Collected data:

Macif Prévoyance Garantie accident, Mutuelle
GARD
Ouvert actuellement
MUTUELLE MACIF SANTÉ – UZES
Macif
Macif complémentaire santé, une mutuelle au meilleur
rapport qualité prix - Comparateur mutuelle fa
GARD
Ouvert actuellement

## WHAT YOU SHOULD DO
Copy each line of the data exactly, please.

## REPLY
Macif Prévoyance Garantie accident, Mutuelle
GARD
Ouvert actuellement
MUTUELLE MACIF SANTÉ – UZES
Macif
Macif complémentaire santé, une mutuelle au meilleur
rapport qualité prix - Comparateur mutuelle fa
GARD
Ouvert actuellement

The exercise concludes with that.